几个随行的户部官员吓得直哆嗦,后背的冷汗浸透了里衣。
皇帝这是当着他们的面撕破脸。
“户部随行司官。”朱由检继续发难,“内监配合你们,抵达南京后,立刻清点南京、苏州、松江、常州的官仓。”
“调集江南所有漕粮,尽数囤积南京。除了保障守军口粮,还要预备后续南下军民的消耗。”
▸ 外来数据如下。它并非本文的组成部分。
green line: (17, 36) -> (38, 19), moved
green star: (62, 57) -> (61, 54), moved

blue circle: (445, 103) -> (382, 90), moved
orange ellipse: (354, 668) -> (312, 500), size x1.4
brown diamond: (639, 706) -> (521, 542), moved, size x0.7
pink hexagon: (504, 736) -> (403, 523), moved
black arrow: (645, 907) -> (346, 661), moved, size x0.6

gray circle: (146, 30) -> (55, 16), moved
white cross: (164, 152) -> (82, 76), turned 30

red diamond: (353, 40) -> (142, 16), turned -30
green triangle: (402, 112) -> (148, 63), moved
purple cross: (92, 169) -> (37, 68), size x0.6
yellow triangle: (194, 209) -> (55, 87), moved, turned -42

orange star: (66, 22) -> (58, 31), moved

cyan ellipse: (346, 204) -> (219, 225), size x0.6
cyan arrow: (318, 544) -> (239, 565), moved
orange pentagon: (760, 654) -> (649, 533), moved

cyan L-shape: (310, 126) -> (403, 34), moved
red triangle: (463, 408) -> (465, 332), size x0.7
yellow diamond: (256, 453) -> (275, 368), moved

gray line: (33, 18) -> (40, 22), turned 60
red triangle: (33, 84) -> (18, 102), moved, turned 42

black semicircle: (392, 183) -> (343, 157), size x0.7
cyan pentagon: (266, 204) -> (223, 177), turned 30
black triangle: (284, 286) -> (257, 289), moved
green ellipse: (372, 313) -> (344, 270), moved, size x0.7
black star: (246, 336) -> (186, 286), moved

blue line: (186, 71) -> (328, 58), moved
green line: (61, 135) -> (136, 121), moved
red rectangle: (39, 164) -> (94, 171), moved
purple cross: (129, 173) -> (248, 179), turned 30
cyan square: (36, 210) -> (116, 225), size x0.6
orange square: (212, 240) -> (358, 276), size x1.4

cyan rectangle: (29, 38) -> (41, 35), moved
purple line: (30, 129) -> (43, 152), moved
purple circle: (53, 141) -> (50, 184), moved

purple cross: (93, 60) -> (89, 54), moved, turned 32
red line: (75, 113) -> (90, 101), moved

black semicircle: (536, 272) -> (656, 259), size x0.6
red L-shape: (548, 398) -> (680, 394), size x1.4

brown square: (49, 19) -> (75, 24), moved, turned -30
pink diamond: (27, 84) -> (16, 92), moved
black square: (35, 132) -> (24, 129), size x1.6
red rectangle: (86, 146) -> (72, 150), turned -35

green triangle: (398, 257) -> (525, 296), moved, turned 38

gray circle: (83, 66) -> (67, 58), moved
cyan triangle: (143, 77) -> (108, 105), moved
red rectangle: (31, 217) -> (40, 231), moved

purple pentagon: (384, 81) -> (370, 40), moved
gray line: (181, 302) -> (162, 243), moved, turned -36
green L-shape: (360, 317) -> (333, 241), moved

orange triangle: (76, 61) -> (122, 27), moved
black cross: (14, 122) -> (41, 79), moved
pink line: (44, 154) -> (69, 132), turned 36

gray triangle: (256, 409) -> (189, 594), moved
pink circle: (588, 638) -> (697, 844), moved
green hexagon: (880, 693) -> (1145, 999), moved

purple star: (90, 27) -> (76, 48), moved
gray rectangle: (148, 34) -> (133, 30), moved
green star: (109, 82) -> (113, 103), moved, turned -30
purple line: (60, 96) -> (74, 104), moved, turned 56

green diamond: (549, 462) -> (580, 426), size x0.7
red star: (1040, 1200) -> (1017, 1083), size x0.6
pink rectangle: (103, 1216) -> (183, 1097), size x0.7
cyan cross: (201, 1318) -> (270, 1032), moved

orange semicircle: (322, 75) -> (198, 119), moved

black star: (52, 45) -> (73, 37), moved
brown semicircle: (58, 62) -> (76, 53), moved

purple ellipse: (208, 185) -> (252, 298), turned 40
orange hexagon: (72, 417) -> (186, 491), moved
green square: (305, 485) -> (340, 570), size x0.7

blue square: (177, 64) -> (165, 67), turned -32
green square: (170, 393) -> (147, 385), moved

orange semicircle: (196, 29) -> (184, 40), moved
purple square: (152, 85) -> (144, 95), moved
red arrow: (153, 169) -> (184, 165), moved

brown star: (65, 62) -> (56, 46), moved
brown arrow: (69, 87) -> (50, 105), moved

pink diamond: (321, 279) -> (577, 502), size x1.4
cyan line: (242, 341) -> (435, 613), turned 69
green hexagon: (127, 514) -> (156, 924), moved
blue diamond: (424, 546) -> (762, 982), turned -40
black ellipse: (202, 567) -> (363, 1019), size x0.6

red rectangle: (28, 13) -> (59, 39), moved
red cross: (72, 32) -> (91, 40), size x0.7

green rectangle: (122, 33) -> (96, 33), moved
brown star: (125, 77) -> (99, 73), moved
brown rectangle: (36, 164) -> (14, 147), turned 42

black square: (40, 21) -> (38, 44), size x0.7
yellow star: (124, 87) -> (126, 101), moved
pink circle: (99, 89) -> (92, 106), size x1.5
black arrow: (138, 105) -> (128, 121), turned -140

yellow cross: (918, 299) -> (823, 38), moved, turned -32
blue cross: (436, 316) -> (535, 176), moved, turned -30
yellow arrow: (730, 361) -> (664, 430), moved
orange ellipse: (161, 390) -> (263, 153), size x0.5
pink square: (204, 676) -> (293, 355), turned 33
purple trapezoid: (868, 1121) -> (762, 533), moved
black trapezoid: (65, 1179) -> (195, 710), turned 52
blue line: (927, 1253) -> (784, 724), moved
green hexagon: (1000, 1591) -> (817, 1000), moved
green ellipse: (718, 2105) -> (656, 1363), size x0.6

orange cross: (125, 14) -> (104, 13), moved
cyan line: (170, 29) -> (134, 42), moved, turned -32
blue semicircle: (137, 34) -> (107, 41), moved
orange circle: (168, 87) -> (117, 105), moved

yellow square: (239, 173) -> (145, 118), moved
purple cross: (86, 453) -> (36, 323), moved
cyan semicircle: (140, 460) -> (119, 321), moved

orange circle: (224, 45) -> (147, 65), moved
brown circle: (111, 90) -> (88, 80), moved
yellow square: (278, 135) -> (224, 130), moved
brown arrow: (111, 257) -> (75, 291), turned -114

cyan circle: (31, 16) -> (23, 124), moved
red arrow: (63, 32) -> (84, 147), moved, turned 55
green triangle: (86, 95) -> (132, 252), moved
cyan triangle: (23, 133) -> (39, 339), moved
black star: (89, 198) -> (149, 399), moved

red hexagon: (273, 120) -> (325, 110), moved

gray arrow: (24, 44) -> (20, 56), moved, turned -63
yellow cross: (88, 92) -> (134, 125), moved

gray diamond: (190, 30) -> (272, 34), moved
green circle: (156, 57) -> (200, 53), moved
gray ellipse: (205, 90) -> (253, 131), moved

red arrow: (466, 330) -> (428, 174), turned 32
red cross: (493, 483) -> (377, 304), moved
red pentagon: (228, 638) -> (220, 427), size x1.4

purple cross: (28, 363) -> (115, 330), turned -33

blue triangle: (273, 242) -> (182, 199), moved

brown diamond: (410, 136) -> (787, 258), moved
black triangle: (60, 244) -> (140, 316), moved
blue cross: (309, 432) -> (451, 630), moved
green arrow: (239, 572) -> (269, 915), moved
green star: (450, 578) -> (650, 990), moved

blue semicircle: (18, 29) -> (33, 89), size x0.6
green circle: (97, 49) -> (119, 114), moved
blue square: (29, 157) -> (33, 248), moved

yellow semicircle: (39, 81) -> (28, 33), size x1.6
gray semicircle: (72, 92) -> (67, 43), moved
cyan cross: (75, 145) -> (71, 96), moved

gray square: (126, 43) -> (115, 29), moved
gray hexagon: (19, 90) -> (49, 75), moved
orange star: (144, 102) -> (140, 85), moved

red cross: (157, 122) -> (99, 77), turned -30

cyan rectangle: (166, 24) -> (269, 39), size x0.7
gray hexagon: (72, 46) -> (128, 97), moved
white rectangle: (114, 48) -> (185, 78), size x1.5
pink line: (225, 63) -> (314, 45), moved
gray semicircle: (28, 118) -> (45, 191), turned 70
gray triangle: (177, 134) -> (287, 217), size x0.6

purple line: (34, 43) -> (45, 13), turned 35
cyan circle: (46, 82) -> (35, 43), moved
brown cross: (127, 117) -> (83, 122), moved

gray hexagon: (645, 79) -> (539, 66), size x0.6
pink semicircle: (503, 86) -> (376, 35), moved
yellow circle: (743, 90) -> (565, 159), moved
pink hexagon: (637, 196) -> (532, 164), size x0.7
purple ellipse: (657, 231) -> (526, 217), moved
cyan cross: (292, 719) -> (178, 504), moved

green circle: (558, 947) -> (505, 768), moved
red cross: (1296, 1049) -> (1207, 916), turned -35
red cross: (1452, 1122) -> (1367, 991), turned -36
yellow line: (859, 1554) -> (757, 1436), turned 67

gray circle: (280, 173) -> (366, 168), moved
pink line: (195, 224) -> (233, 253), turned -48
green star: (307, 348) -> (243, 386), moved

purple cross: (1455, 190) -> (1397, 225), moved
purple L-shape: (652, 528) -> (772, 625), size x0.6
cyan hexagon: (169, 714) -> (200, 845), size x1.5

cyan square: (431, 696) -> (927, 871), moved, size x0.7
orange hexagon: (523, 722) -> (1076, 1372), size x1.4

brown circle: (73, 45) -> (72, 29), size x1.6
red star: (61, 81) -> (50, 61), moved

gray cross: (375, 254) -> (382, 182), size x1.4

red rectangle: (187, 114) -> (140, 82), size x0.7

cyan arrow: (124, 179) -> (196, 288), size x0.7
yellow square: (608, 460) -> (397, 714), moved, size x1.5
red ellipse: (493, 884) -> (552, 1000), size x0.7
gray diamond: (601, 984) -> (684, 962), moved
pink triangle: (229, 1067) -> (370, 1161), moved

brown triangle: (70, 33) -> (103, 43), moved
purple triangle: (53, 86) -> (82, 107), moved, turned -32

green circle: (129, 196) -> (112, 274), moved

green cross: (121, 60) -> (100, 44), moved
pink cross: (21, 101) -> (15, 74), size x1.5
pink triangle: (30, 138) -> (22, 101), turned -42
“告诉江南那些家资巨万的士绅,如今不是太平年月。谁敢在这个时候囤积居奇、操纵粮价发国难财,查抄家产!”
“工部主事听令。”
“臣在。”
“江南两百多年没打过大仗,南京的城墙早荒废了。”朱由检手指敲着大腿侧边,“到了之后,立刻征发民夫,加固城防,全力督造火器!”
“臣等遵旨!”
一连串的旨意砸下来,干脆利落,不容置喙。
“都下去准备。明日天亮,立刻拔锚。”朱由检挥手赶人。
众臣倒退着退出大堂。
朱由检叫住了朱慈烺。
“烺儿。”
朱慈烺停下脚步,转过身。
朱由检走下台阶,伸手理了理太子衣襟上的褶皱。